8. Risks and Mitigations
| Risk | Likelihood | Mitigation |
|---|---|---|
| Insufficient photometric stereo accuracy at short WD inside curved cavity (reflection geometry differs from open-surface) | Medium | Re-calibrate LED positions for inside-cavity geometry; add 3rd LED if 2-light solution is underdetermined; fall back to SFS if required |
| Specular reflections from damp bone surface degrading normal estimation | Medium | Apply existing Lumina-bone specular masking pre-step; test on dry vs. irrigated phantoms; use bone phantoms coated with matte sealant for initial validation |
| ICP stitching fails due to insufficient overlap between adjacent endoscope poses | Low–Medium | Design acquisition protocol with ≥ 30% overlap between adjacent poses; use cavity axis as common reference for initial pose estimate before ICP |
| Reconstruction accuracy insufficient for 100 µm defect detection | Medium | Acceptance criterion scoped to ≥ 200 µm defects (clinical threshold for osseointegration); 100 µm remains a stretch goal |
| Workflow time exceeds 60-second target | Low | GPU acceleration of Poisson solver (cuSPARSE); reduce pose count to 4 if accuracy permits; pre-load implant mesh before scan |
| Implant CAD mesh not available for target sizes | Low | Generate synthetic meshes from measured implant geometry using structured light scanner (available in lab) |
9. Future Directions
Successful completion of this protocol establishes the technical foundation for the following downstream developments:
- Ex vivo cadaveric validation: repeat the protocol on cadaveric acetabular and femoral preparations to characterize performance on real bone with variable cortical density, trabecular geometry, and blood/irrigation contamination.
- Intraoperative form factor: miniaturize the scanning assembly to a sterile-drape-compatible tool that integrates into the standard arthroplasty tray without adding to operative time.
- Navigation system integration: output the reconstructed cavity surface directly to a surgical navigation system for real-time overlay on preoperative CT, enabling automated implant size recommendation and seating depth guidance.
- Adaptive reaming guidance: use the contact map prediction to guide a second reaming pass targeting specific zones with gap distances exceeding the osseointegration threshold, before final implant insertion.
- Regulatory pathway: as a non-implanted intraoperative measurement tool used during the surgical workflow (analogous to VERASENSE), CavityScan is likely to qualify for FDA 510(k) clearance as a Class II device, with VERASENSE as a predicate for the intraoperative surgical aid category.
10. References
- C. Wu, S. G. Narasimhan, and B. Jaramaz, "A multi-image shape-from-shading framework for near-lighting perspective endoscopes," Int. J. Comput. Vis., vol. 86, no. 2-3, pp. 211-228, 2010, doi: 10.1007/s11263-009-0207-3.
- V. Parot, D. Lim, G. Gonzalez, N. S. Nishioka, B. J. Vakoc, and N. J. Durr, "Photometric stereo endoscopy," J. Biomed. Opt., vol. 18, no. 7, p. 076017, 2013, doi: 10.1117/1.JBO.18.7.076017.
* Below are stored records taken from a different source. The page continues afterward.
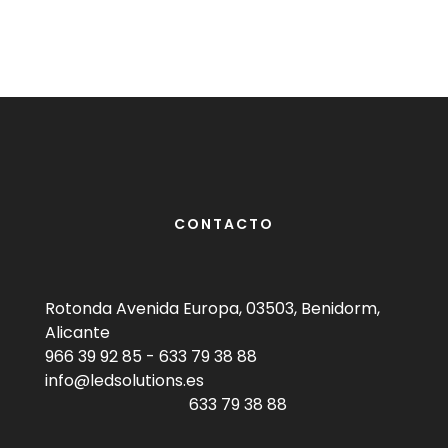
CONTACTO
Rotonda Avenida Europa, 03503, Benidorm,
Alicante
966 39 92 85
-
633 79 38 88
info@ledsolutions.es
633 79 38 88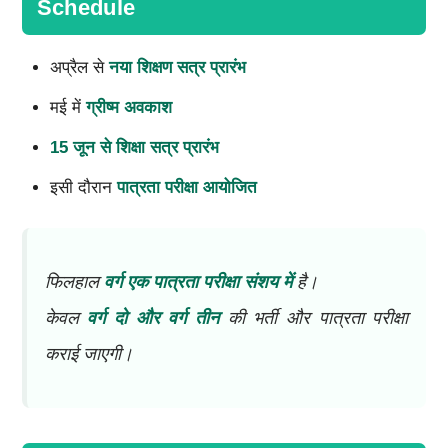
Schedule
अप्रैल से
नया शिक्षण सत्र प्रारंभ
मई में
ग्रीष्म अवकाश
15 जून से शिक्षा सत्र प्रारंभ
इसी दौरान
पात्रता परीक्षा आयोजित
फिलहाल
वर्ग एक पात्रता परीक्षा संशय में
है।
केवल
वर्ग दो और वर्ग तीन
की भर्ती और पात्रता परीक्षा
कराई जाएगी।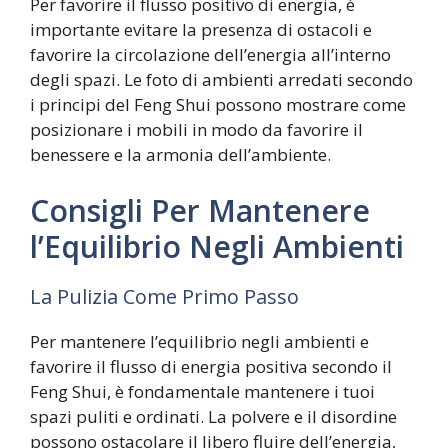
Per favorire il flusso positivo di energia, è
importante evitare la presenza di ostacoli e
favorire la circolazione dell’energia all’interno
degli spazi. Le foto di ambienti arredati secondo
i principi del Feng Shui possono mostrare come
posizionare i mobili in modo da favorire il
benessere e la armonia dell’ambiente.
Consigli Per Mantenere
l’Equilibrio Negli Ambienti
La Pulizia Come Primo Passo
Per mantenere l’equilibrio negli ambienti e
favorire il flusso di energia positiva secondo il
Feng Shui, è fondamentale mantenere i tuoi
spazi puliti e ordinati. La polvere e il disordine
possono ostacolare il libero fluire dell’energia,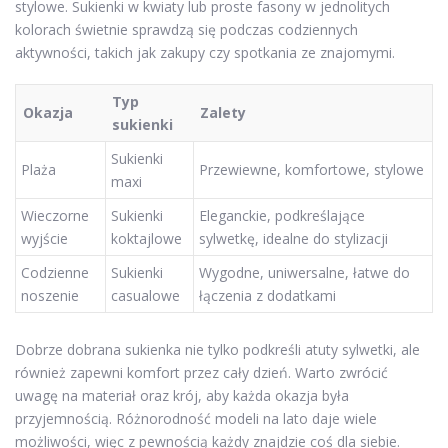
stylowe. Sukienki w kwiaty lub proste fasony w jednolitych
kolorach świetnie sprawdzą się podczas codziennych
aktywności, takich jak zakupy czy spotkania ze znajomymi.
Typ
Okazja
Zalety
sukienki
Sukienki
Plaża
Przewiewne, komfortowe, stylowe
maxi
Wieczorne
Sukienki
Eleganckie, podkreślające
wyjście
koktajlowe
sylwetkę, idealne do stylizacji
Codzienne
Sukienki
Wygodne, uniwersalne, łatwe do
noszenie
casualowe
łączenia z dodatkami
Dobrze dobrana sukienka nie tylko podkreśli atuty sylwetki, ale
również zapewni komfort przez cały dzień. Warto zwrócić
uwagę na materiał oraz krój, aby każda okazja była
przyjemnością. Różnorodność modeli na lato daje wiele
możliwości, więc z pewnością każdy znajdzie coś dla siebie.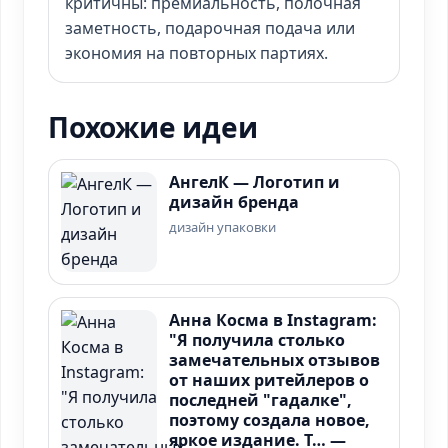
критичны: премиальность, полочная
заметность, подарочная подача или
экономия на повторных партиях.
Похожие идеи
АнгелК — Логотип и
дизайн бренда
дизайн упаковки
Анна Косма в Instagram:
"Я получила столько
замечательных отзывов
от наших ритейлеров о
последней "гадалке",
поэтому создала новое,
яркое издание. Т… —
- V. M. Batlle, J. M. M. Montiel, and J. D. Tardos, "Photometric single-view dense 3D reconstruction in endoscopy," in Proc. IEEE/RSJ Int. Conf. Intelligent Robots Systems (IROS), 2022, doi: 10.1109/IROS47612.2022.9981742.
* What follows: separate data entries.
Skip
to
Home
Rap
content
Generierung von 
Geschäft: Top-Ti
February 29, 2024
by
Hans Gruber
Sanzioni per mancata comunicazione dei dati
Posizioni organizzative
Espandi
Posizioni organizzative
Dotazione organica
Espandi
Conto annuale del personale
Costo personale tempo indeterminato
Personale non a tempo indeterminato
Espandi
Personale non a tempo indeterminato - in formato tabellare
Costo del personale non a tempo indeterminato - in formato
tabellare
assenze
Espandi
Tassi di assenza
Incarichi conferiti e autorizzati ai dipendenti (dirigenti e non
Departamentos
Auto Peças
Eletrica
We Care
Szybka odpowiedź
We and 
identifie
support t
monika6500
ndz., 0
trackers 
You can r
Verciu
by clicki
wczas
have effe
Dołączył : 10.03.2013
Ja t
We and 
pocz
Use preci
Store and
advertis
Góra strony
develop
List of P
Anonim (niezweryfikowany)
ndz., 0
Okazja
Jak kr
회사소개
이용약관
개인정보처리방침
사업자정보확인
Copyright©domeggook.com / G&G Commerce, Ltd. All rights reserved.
- R. M. Pilliar, J. M. Lee, and C. Maniatopoulos, "Observations on the effect of movement on bone ingrowth into porous-surfaced implants," Clin. Orthop. Relat. Res., vol. 208, pp. 108-113, 1986.
- S. Szmukler-Moncler, H. Salama, Y. Reingewirtz, and J. H. Dubruille, "Timing of loading and effect of micromotion on bone-dental implant interface: review of experimental literature," J. Biomed. Mater. Res., vol. 43, no. 2, pp. 192-203, 1998.
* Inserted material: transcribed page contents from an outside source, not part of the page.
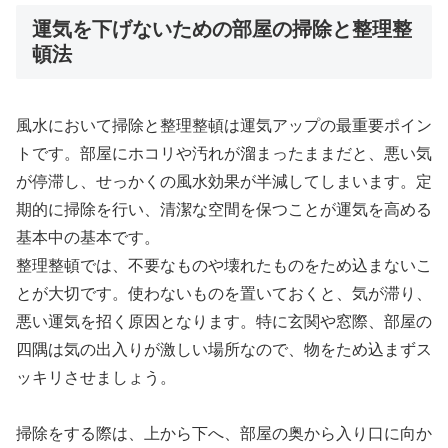
運気を下げないための部屋の掃除と整理整
頓法
風水において掃除と整理整頓は運気アップの最重要ポイン
トです。部屋にホコリや汚れが溜まったままだと、悪い気
が停滞し、せっかくの風水効果が半減してしまいます。定
期的に掃除を行い、清潔な空間を保つことが運気を高める
基本中の基本です。
整理整頓では、不要なものや壊れたものをため込まないこ
とが大切です。使わないものを置いておくと、気が滞り、
悪い運気を招く原因となります。特に玄関や窓際、部屋の
四隅は気の出入りが激しい場所なので、物をため込まずス
ッキリさせましょう。
掃除をする際は、上から下へ、部屋の奥から入り口に向か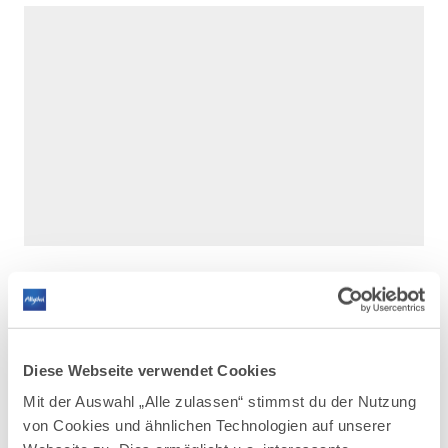
Diese Webseite verwendet Cookies
DAZU PASSEND
Ähnliche
Mit der Auswahl „Alle zulassen“ stimmst du der Nutzung
von Cookies und ähnlichen Technologien auf unserer
Veranstaltungen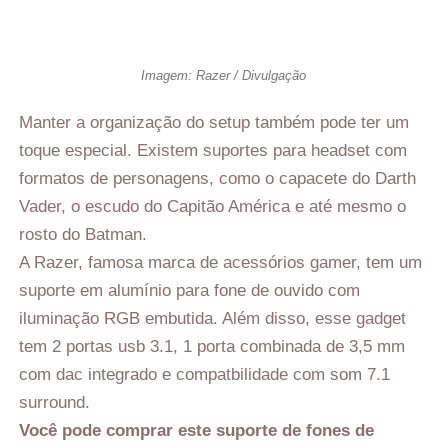
Imagem: Razer / Divulgação
Manter a organização do setup também pode ter um
toque especial. Existem suportes para headset com
formatos de personagens, como o capacete do Darth
Vader, o escudo do Capitão América e até mesmo o
rosto do Batman.
A Razer, famosa marca de acessórios gamer, tem um
suporte em alumínio para fone de ouvido com
iluminação RGB embutida. Além disso, esse gadget
tem 2 portas usb 3.1, 1 porta combinada de 3,5 mm
com dac integrado e compatbilidade com som 7.1
surround.
Você pode comprar este suporte de fones de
- MedicalTek, "MonoStereo 3D endoscopic imaging system (MS-301/MS-302)," MedicalTek Co., Ltd., Taiwan, 2024-2025 [Online]. Available: medicaltek.biz.
- W. Yuan, S. Dong, and E. H. Adelson, "GelSight: High-resolution robot tactile sensors for estimating geometry and force," Sensors, vol. 17, no. 12, p. 2762, 2017, doi: 10.3390/s17122762.
- T. L. Bobrow et al., "Multi-contrast laser endoscopy for in vivo gastrointestinal imaging," npj Imaging, 2025, doi: 10.1038/s44303-026-00161-y.
- N. J. Durr et al., "System for clinical photometric stereo endoscopy," Proc. SPIE 8935, Advanced Biomedical and Clinical Diagnostic Systems XII, 89351F, 2014.
- "Quantitative assessment of prosthesis press-fit fixation," U.S. Patent 11,974,876, 2024.